Entro por el norte de tu cuerpo, me escondo detrás del pecho a medio reventar. No busco nada, solamente vengo a recordar(te). No sé si vuelva a ver después de resolver cómo te saludaré esta vez, cómo se escribe el cuento al revés.
Te devuelvo el papel en donde te quise retratar, con letras perdidas y tintas descremadas de tanto doler la ausencia de tu boca sobre mi hiel. Te lo devuelvo para que te quedes con mi sombra, o con la cábala que nos unió los encuentros. Cuando la sangre arde es porque sed tenemos los amantes, sed de nosotros, de comunión, de libertad.
Admirarte, estrella perdida, sin luna conocida y sin mapa reducida. Tus promesas que se esconden hacia adentro por miedo a que el temor las vaya a asustar, de tanta mañana que la soledad te acompañó a despertar.
Despierta(me), no quiero que me faltes al respirar.
La primera bocanada de un suspiro tuyo construye el mar que necesitábamos para escapar, no sé bien de qué, quizás de la misma idea de un mar.
Al pasar las horas llegó tu mano temerosa buscando mi palma para arrojar sus raíces entre mis cabellos, entre mis pensamientos y mi (no)lugar.

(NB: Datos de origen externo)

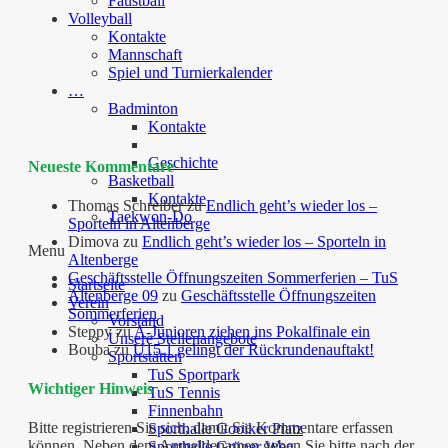
Faustball
Volleyball
Kontakte
Mannschaft
Spiel und Turnierkalender
…
Badminton
Kontakte
Geschichte
Neueste Kommentare
Basketball
Kontakte
Thomas Schreiber
zu
Endlich geht’s wieder los –
Taekwon-Do
Sporteln in Altenberge
Dimova
zu
Endlich geht’s wieder los – Sporteln in
Menu
Altenberge
Geschäftsstelle Öffnungszeiten Sommerferien – TuS
Startseite
Altenberge 09
zu
Geschäftsstelle Öffnungszeiten
Verein
Sommerferien
Vorstand
Steppy
zu
A-Junioren ziehen ins Pokalfinale ein
Unsere Stellenangebote
Bouba
zu
U15.1 gelingt der Rückrundenauftakt!
Sportstätten
TuS Sportpark
Wichtiger Hinweis
TuS Tennis
Finnenbahn
Bitte registrieren Sie sich, damit Sie Kommentare erfassen
Sporthalle Gooiker Platz
können. Neben dem Anmeldenamen geben Sie bitte nach der
Sporthalle Grüner Weg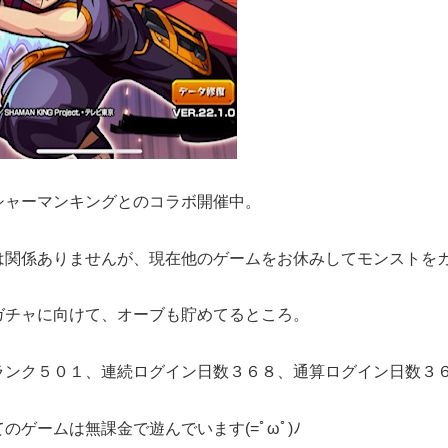
シャーマンキングとのコラボ開催中。
は関係ありませんが、現在他のゲームをお休みしてモンストをガチで
ガチャに向けて、オーブも貯めてるところ。
ランク５０１、連続ログイン日数３６８、通算ログイン日数３
のゲームは無課金で遊んでいます(=ﾟωﾟ)ﾉ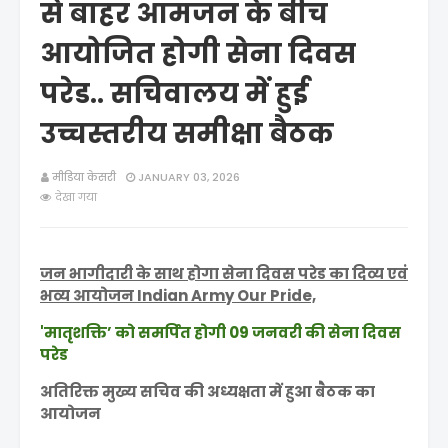
से बाहर आमजन के बीच
आयोजित होगी सेना दिवस
परेड.. सचिवालय में हुई
उच्चस्तरीय समीक्षा बैठक
मीडिया केसरी
JANUARY 03, 2026
देखा गया
जन भागीदारी के साथ होगा सेना दिवस परेड का दिव्य एवं
भव्य आयोजन Indian Army Our Pride,
'मातृशक्ति’ को समर्पित होगी 09 जनवरी की सेना दिवस
परेड
अतिरिक्त मुख्य सचिव की अध्यक्षता में हुआ बैठक का
आयोजन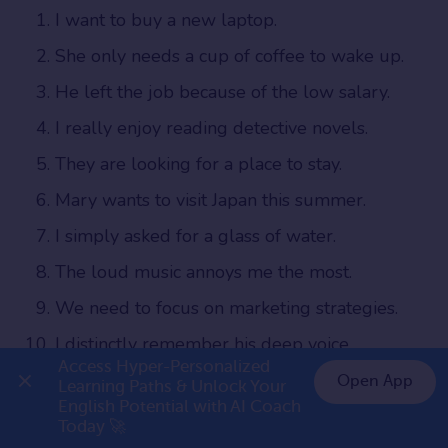
I want to buy a new laptop.
She only needs a cup of coffee to wake up.
He left the job because of the low salary.
I really enjoy reading detective novels.
They are looking for a place to stay.
Mary wants to visit Japan this summer.
I simply asked for a glass of water.
The loud music annoys me the most.
We need to focus on marketing strategies.
I distinctly remember his deep voice.
Access Hyper-Personalized 
She promised to help me with the project.
Open App
Learning Paths & Unlock Your 
English Potential with AI Coach 
👉 Premium 1 năm chỉ 999K
I admire his honesty more than anything.
Today 🚀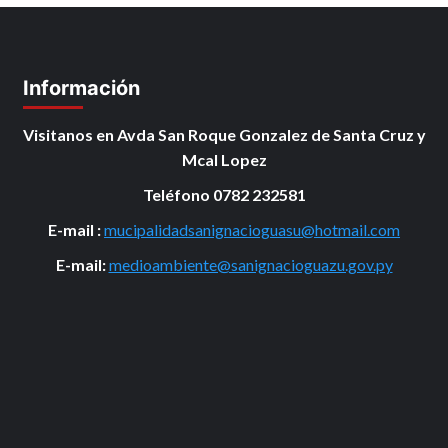
Información
Visitanos en Avda San Roque Gonzalez de Santa Cruz y
Mcal Lopez
Teléfono 0782 232581
E-mail :
mucipalidadsanignacioguasu@hotmail.com
E-mail:
medioambiente@sanignacioguazu.gov.py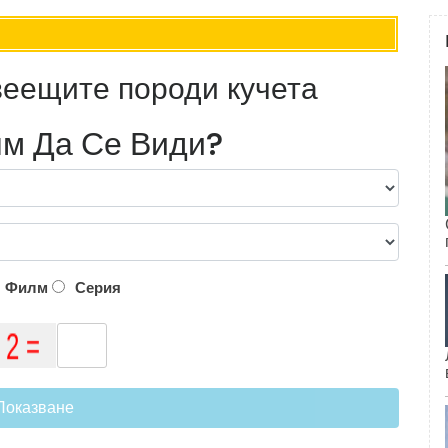
веещите породи кучета
м Да Се Види?
Филм
Серия
Показване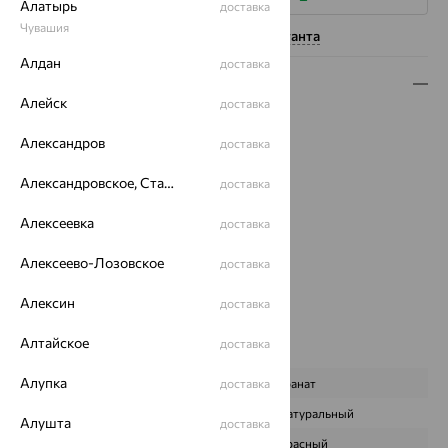
Алатырь
доставка
Чувашия
Нужна помощь консультанта
Алдан
доставка
Описание
Алейск
доставка
Вес:
1.85
Александров
Металл:
Золото
доставка
Цвет металла:
Красный
Александровское, Ставропольский край
доставка
Проба:
585
Страна происхождения:
РОССИЯ
Алексеевка
доставка
Вставка:
Гранат
Бренд:
MAGIC STONES
Алексеево-Лозовское
доставка
Цвет вставки:
Алексин
доставка
Вес металла:
1.612
Наименование цвета вставки:
Красный
Алтайское
доставка
Характеристика вставки:
Алупка
ВИД КАМНЯ
доставка
Гранат
ПРОИСХОЖДЕНИЕ
Натуральный
Алушта
доставка
ЦВЕТ
Красный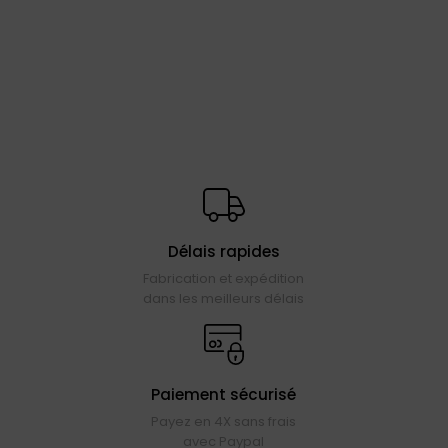
Délais rapides
Fabrication et expédition
dans les meilleurs délais
Paiement sécurisé
Payez en 4X sans frais
avec Paypal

¿Cómo caminar la noche más oscura si no está la preferida sostenida en el cielo, mirándome siempre con su ternura de cal, con la independencia que se regala al sonreír?
Sonríe y alumbra desde el universo que estés.
Sonríe y no olvides que todavía un perro te aúlla al pasar.
Sonríe y sujétame que la bala formal me quiere cazar.
Tú, la curva sin final.
Tú, la llave para abrir el viento.
Tú, la calle por donde marcha mi amor.
Tú, la protesta en susurro.
Tú, tan igual a ti.
Y todo lo que pase tendrá tu recuerdo, justo entre el afuera y el adentro.